Records for this task section start

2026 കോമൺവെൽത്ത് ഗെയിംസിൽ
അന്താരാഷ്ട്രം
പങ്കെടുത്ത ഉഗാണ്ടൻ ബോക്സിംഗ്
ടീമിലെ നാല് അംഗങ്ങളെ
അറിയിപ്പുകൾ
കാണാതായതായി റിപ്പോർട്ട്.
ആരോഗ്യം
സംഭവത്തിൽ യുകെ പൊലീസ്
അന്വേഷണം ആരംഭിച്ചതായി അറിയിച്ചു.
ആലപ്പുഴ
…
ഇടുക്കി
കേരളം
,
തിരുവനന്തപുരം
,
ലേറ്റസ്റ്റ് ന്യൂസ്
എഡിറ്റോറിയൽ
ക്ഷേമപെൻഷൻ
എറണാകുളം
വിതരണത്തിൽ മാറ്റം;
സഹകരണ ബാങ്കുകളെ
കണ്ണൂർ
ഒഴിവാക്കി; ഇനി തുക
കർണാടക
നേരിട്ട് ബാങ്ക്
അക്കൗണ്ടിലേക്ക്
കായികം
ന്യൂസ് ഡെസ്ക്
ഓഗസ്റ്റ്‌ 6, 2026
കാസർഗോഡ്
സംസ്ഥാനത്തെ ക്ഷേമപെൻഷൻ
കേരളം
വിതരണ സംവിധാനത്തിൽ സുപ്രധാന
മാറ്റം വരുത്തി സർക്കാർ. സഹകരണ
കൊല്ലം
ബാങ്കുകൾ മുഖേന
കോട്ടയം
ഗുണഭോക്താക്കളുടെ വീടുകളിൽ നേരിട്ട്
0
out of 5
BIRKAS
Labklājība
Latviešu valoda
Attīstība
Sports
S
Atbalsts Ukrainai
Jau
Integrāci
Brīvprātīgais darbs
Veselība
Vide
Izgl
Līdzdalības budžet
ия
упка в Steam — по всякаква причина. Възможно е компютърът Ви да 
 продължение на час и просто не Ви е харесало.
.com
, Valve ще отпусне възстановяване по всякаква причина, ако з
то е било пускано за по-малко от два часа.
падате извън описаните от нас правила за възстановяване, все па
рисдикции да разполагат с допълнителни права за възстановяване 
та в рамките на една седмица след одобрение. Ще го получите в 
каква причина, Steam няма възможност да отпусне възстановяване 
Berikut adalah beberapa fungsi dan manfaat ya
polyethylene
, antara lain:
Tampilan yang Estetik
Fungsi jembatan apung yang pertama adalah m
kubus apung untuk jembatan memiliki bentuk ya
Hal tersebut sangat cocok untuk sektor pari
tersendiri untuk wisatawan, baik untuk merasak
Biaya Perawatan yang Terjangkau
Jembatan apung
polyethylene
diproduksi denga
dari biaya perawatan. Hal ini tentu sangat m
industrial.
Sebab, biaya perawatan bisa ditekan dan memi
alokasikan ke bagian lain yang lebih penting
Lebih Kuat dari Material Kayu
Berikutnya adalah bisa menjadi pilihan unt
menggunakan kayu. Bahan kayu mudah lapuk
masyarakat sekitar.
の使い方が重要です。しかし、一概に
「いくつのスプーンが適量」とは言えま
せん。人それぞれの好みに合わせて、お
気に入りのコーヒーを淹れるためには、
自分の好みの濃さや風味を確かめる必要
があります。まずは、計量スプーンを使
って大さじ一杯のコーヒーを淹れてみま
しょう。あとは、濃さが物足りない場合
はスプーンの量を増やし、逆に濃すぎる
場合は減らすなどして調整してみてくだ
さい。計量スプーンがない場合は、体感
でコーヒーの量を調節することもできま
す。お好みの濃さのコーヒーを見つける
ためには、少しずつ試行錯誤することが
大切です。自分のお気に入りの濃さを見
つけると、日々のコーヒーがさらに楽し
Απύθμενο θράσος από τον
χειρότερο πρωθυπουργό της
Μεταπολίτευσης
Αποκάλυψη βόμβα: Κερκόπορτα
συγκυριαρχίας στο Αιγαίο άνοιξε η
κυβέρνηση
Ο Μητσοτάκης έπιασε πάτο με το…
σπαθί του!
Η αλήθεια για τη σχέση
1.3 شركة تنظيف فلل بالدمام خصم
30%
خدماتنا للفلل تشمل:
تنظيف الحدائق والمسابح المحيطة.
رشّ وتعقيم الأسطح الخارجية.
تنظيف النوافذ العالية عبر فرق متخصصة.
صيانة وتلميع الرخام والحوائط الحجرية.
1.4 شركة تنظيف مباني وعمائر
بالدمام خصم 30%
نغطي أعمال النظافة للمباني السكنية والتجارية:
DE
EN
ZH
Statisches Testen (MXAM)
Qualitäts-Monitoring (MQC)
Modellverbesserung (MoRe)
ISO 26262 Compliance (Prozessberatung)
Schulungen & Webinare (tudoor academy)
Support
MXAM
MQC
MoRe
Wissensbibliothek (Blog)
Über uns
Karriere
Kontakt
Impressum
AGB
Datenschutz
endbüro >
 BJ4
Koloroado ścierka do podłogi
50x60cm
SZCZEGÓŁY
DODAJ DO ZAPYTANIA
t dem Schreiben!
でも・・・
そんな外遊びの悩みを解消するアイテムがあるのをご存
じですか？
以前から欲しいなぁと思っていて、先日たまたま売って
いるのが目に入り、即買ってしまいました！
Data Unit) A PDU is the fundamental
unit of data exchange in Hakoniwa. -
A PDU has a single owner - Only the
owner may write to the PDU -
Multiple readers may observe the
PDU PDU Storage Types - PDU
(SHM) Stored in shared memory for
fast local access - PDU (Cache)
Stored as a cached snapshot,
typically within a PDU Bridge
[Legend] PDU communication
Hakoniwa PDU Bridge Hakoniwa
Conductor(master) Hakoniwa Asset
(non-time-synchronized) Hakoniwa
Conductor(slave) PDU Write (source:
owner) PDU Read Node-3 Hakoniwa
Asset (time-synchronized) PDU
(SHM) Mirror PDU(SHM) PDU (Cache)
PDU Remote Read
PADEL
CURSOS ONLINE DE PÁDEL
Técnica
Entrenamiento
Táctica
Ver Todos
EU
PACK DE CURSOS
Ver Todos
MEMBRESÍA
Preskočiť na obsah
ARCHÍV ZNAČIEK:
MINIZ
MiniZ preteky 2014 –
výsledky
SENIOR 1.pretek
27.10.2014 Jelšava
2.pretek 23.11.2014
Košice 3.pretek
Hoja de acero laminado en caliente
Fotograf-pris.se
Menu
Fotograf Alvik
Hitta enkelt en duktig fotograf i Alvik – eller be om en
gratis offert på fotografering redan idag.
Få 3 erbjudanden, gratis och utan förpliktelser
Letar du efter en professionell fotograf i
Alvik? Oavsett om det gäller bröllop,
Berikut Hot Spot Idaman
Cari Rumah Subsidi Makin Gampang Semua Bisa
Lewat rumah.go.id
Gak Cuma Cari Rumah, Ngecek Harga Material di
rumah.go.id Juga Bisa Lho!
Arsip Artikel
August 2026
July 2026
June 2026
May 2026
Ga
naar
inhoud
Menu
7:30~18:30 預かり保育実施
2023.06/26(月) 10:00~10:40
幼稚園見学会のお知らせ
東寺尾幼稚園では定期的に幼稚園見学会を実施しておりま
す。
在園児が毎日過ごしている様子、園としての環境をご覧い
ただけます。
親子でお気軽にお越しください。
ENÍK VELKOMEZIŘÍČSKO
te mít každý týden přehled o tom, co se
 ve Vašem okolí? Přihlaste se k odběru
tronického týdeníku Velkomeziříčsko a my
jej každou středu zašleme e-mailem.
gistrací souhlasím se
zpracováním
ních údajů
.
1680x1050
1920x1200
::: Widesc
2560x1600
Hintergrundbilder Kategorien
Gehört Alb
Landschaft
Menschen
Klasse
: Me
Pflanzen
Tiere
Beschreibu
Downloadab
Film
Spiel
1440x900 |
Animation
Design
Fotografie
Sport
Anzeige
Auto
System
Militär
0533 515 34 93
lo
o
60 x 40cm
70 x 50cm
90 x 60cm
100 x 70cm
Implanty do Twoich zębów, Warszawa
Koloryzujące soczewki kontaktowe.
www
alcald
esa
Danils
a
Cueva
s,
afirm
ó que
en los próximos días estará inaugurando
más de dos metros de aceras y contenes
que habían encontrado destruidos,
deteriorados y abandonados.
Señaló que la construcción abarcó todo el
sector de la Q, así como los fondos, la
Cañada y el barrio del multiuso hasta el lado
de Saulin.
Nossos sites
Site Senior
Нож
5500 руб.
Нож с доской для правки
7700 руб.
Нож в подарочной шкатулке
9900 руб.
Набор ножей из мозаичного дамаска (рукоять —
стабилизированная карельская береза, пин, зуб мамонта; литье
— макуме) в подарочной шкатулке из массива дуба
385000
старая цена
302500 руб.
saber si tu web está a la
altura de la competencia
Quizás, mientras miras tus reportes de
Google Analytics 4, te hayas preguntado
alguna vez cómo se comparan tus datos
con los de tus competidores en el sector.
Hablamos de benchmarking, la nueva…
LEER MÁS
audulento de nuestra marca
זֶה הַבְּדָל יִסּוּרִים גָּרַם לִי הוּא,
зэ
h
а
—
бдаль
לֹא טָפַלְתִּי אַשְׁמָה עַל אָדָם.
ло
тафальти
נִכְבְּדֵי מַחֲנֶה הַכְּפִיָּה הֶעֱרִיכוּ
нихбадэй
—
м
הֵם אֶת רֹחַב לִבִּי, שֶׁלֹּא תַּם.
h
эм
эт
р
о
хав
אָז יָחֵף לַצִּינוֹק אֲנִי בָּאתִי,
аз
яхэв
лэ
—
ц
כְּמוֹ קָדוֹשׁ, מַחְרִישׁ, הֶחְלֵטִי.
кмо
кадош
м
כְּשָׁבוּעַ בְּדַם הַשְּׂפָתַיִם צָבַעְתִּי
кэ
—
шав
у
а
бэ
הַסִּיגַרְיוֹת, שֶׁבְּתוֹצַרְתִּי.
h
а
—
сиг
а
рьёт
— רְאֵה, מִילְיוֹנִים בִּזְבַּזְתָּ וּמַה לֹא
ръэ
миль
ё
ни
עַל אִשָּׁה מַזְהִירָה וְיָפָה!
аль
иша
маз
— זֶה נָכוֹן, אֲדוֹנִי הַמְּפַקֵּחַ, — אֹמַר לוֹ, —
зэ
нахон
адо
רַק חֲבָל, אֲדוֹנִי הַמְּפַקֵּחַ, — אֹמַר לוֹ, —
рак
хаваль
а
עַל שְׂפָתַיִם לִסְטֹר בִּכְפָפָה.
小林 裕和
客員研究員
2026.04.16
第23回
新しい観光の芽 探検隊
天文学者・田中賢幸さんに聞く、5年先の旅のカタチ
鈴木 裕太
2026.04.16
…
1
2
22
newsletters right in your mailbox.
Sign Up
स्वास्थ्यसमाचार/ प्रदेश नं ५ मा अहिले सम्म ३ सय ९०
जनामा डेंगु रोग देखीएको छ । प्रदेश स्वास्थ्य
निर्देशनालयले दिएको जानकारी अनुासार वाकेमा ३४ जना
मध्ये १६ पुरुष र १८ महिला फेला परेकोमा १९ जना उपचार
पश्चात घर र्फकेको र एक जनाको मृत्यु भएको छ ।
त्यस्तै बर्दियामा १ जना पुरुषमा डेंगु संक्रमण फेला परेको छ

Records for this task section end

Exercise: Copy out, word for word, the part of the entries above that begins at the line with "Нож с доской для правки" and ends at the line with "con los de tus competidores en el sector.", including both.

Expected answer:
Нож с доской для правки
7700 руб.
Нож в подарочной шкатулке
9900 руб.
Набор ножей из мозаичного дамаска (рукоять —
стабилизированная карельская береза, пин, зуб мамонта; литье
— макуме) в подарочной шкатулке из массива дуба
385000
старая цена
302500 руб.
saber si tu web está a la
altura de la competencia
Quizás, mientras miras tus reportes de
Google Analytics 4, te hayas preguntado
alguna vez cómo se comparan tus datos
con los de tus competidores en el sector.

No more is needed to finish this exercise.